I assume you mean using values for the weights that correspond to importance, which isn't necessarily 1-10. For instance, if strength is 100 times more important than mass, we'd need to have weights of 100 and 1.

Using 100 and 1 for something that is 100 times more important is correct (assuming you are able to estimate the weights (100x is awful suspicious)). Idiot procedures were using rank indicies, not real-valued weights.

But using a linear approximation is often a good first step at the very least.

agree. Linearlity is a valid assumption

The error is using uncalibrated rating from 0-10, or worse, rank indicies. Linear valued rating from 0-10 has the potential to carry the information properly, but that does not mean people can produce calibrated estimates there.

Comment author: orthonormal 29 March 2012 11:20:00PM 1 point [-]

So the problem is that these attributes were given rankings from 10 down to 1, rather than their weights that corresponded to their actual importance?

Right- that can cause this problem. (Not quite the same dynamic, but you get the idea.)

Comment author: Vaniver 30 March 2012 04:53:31AM 0 points [-]

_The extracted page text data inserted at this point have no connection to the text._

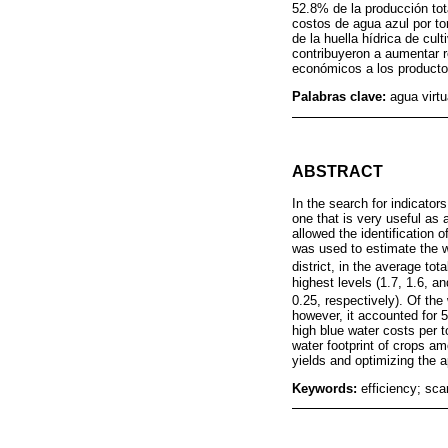
52.8% de la producción tot
costos de agua azul por to
de la huella hídrica de cul
contribuyeron a aumentar r
económicos a los producto
Palabras clave:
agua virtu
ABSTRACT
In the search for indicator
one that is very useful as 
allowed the identification 
was used to estimate the wat
district, in the average tot
highest levels (1.7, 1.6, a
0.25, respectively). Of the 
however, it accounted for 
high blue water costs per 
water footprint of crops am
yields and optimizing the a
Keywords:
efficiency; sca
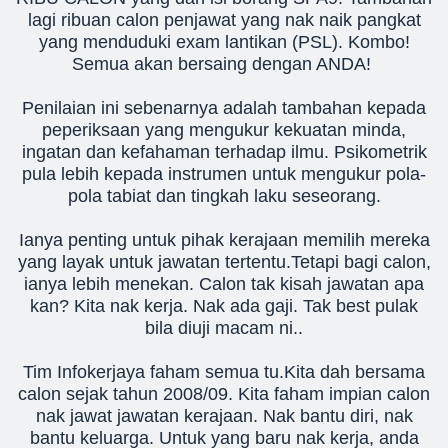
lagi ribuan calon penjawat yang nak naik pangkat
yang menduduki exam lantikan (PSL). Kombo!
Semua akan bersaing dengan ANDA!
Penilaian ini sebenarnya adalah tambahan kepada
peperiksaan yang mengukur kekuatan minda,
ingatan dan kefahaman terhadap ilmu. Psikometrik
pula lebih kepada instrumen untuk mengukur pola-
pola tabiat dan tingkah laku seseorang.
Ianya penting untuk pihak kerajaan memilih mereka
yang layak untuk jawatan tertentu.Tetapi bagi calon,
ianya lebih menekan. Calon tak kisah jawatan apa
kan? Kita nak kerja. Nak ada gaji. Tak best pulak
bila diuji macam ni..
Tim Infokerjaya faham semua tu.Kita dah bersama
calon sejak tahun 2008/09. Kita faham impian calon
nak jawat jawatan kerajaan. Nak bantu diri, nak
bantu keluarga. Untuk yang baru nak kerja, anda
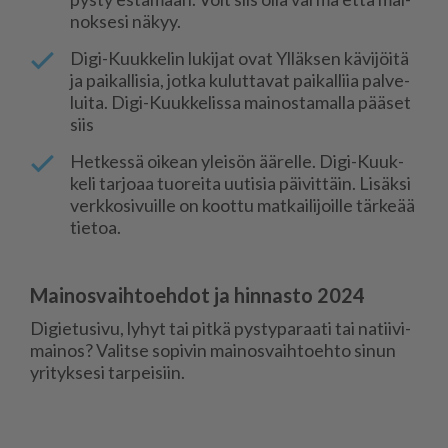
nok­se­si nä­kyy.
Digi-Kuuk­ke­lin lu­ki­jat ovat Yl­läk­sen kä­vi­jöi­tä
ja pai­kal­li­sia, jot­ka ku­lut­ta­vat pai­kal­liia pal­ve­
lui­ta. Digi-Kuuk­ke­lis­sa mai­nos­ta­mal­la pää­set
siis
Het­kes­sä oi­ke­an ylei­sön ää­rel­le. Digi-Kuuk­
ke­li tar­jo­aa tuo­rei­ta uu­ti­sia päi­vit­täin. Li­säk­si
verk­ko­si­vuil­le on koot­tu mat­kai­li­joil­le tär­ke­ää
tie­toa.
Mainosvaihtoehdot ja hinnasto 2024
Di­gie­tu­si­vu, ly­hyt tai pit­kä pys­ty­pa­raa­ti tai na­tii­vi­
mai­nos? Va­lit­se so­pi­vin mai­nos­vaih­to­eh­to si­nun
yri­tyk­se­si tar­pei­siin.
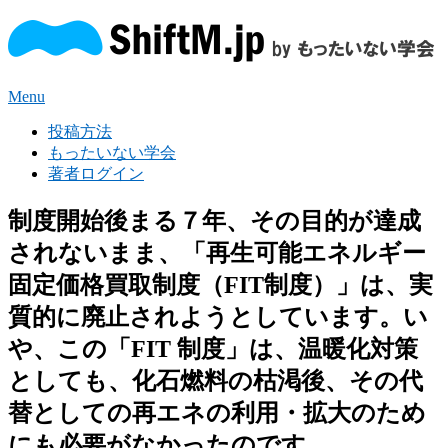
Menu
投稿方法
もったいない学会
著者ログイン
制度開始後まる７年、その目的が達成
されないまま、「再生可能エネルギー
固定価格買取制度（FIT制度）」は、実
質的に廃止されようとしています。い
や、この「FIT 制度」は、温暖化対策
としても、化石燃料の枯渇後、その代
替としての再エネの利用・拡大のため
にも必要がなかったのです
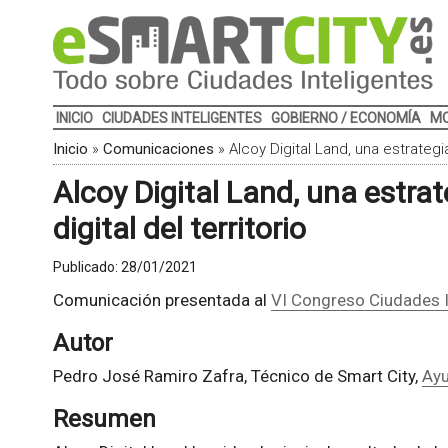
INICIO
CIUDADES INTELIGENTES
GOBIERNO / ECONOMÍA
MO
Inicio
»
Comunicaciones
»
Alcoy Digital Land, una estrategia
Alcoy Digital Land, una estra
digital del territorio
Publicado:
28/01/2021
Comunicación presentada al
VI Congreso Ciudades I
Autor
Pedro José Ramiro Zafra, Técnico de Smart City,
Ayu
Resumen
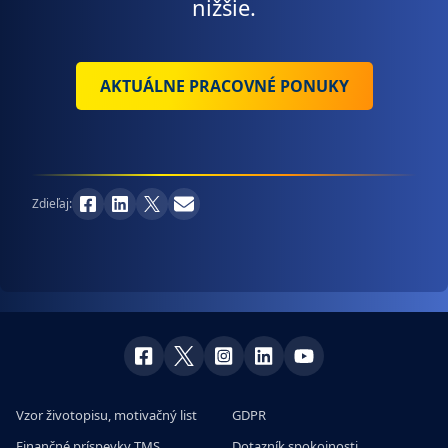
nižšie.
AKTUÁLNE PRACOVNÉ PONUKY
Zdieľaj:
Vzor životopisu, motivačný list
GDPR
Finančné príspevky TMS
Dotazník spokojnosti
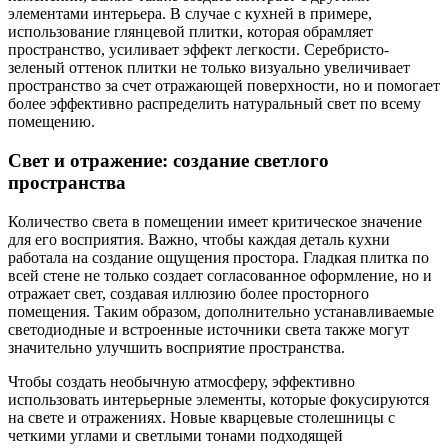
элементами интерьера. В случае с кухней в примере,
использование глянцевой плитки, которая обрамляет
пространство, усиливает эффект легкости. Серебристо-
зеленый оттенок плитки не только визуально увеличивает
пространство за счет отражающей поверхности, но и помогает
более эффективно распределить натуральный свет по всему
помещению.
Свет и отражение: создание светлого
пространства
Количество света в помещении имеет критическое значение
для его восприятия. Важно, чтобы каждая деталь кухни
работала на создание ощущения простора. Гладкая плитка по
всей стене не только создает согласованное оформление, но и
отражает свет, создавая иллюзию более просторного
помещения. Таким образом, дополнительно устанавливаемые
светодиодные и встроенные источники света также могут
значительно улучшить восприятие пространства.
Чтобы создать необычную атмосферу, эффективно
использовать интерьерные элементы, которые фокусируются
на свете и отражениях. Новые кварцевые столешницы с
четкими углами и светлыми тонами подходящей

Multicriteria objective functions are really hard to get right. Weighting features from 10 to 1 is actually a decent first approach- it should separate good solutions from bad solutions- but if you're down to narrow differences of the weighted objective function, it's typically time to hand off to a human decision-maker, or spend a lot of time considering tradeoffs to elicit the weights. (Thankfully, a first pass should show you what features you need to value carefully and which features you can ignore.)

Comment author: Grognor 30 March 2012 04:44:44AM *  0 points [-]

With this sort of thing, or anything really, you either use bulletproof mathematical models derived from first principles (or empirically) with calibrated real quantities, or you wing it intuitively using your built-in hardware. You do not use "math" on uncalibrated pseudo-quantities; that just tricks you into overriding your intuition for something with no correct basis.

This is why you never use explicit probabilities that aren't either empirically determined or calculated theoretically.

This is a very good general point, one that I natively seem to grasp, but even so I'd appreciate it if you wrote a top-level post about it.